The instructions for working on homework assignments are available on Canvas; as a summary:
- Write your code only where indicated via
# YOUR CODE HERE
If you write code in other places, it will be discarded during grading.
- Do not add/remove cells.
- The tests are implemented with assert statements: if they fail, you will see an error (a Python exception). If you see no error, you can assume that they pass.
Once you are done working on it, you can download the .ipynb and submit to this Google Form.
Assume you have to prepare Pasta Carbonara. My version of the recipe goes like this:
Dice onions and pancetta, and fry in a mix of olive oil and butter, slowly. Separately, put in a bowl as many eggs as there are dinner guests; you can either put in the bowls the yolks only, or you can add a few whites if you wish.
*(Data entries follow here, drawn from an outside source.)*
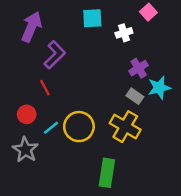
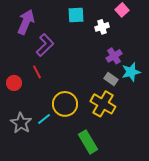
red circle: (27, 114) -> (14, 83), moved
cyan line: (51, 128) -> (44, 119), moved
green rectangle: (107, 173) -> (88, 142), turned -40

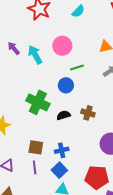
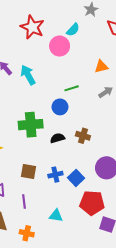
pink circle: (62, 46) -> (60, 46), moved
green cross: (38, 102) -> (31, 125), turned -30
purple line: (35, 167) -> (24, 201), moved
blue square: (59, 170) -> (76, 178), moved

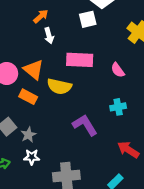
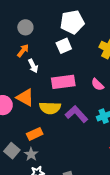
orange rectangle: (28, 97) -> (35, 134), moved, turned -42
purple L-shape: (85, 125) -> (76, 114), moved

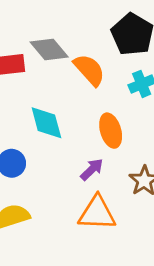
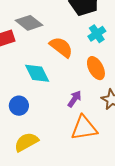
orange semicircle: (89, 70) -> (61, 47), moved
orange ellipse: (111, 131) -> (96, 68), moved

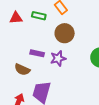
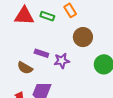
red triangle: (16, 18) -> (24, 16), size x1.5
brown circle: (65, 33) -> (83, 37), moved

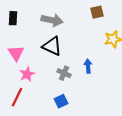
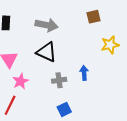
gray cross: (64, 73) -> (59, 80), turned -32
blue square: (61, 101) -> (64, 109), moved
Beat the eggs.
Bring water to a boil, and when it boils, salt it. Put the pasta in (I like Penne Rigate). When cooked, colander the water away, and quickly unite in the bowl the beaten eggs, the pasta, and the pancetta. Mix well and serve immediately.
If you have to invite people over, you could do this recipe sequentially, and first worry about cooking the pasta: warming the water, putting the pasta in, then colandering it. Then you could worry about cooking the pancetta and onions. When that’s done, you can start to beat the eggs. Finally, you could unite everything. Technically, that would work, but there would be two problems. The first is that, of course, the pasta would be rather cold by the time it would be served, a capital sin (pasta must be served immediately after it is cooked). Secondly, even if you rehash the order so that you first cook the pancetta, then beat the eggs, then cook the pasta, then technically this works — but it would take you well over one hour to have everything ready. You want to do things in parallel, cooking the pancetta while heating up the water for the pasta, and so forth. You want to discover what are the things that need to be done one after the other, and what are the things that can be done in parallel, and in which order to do everything.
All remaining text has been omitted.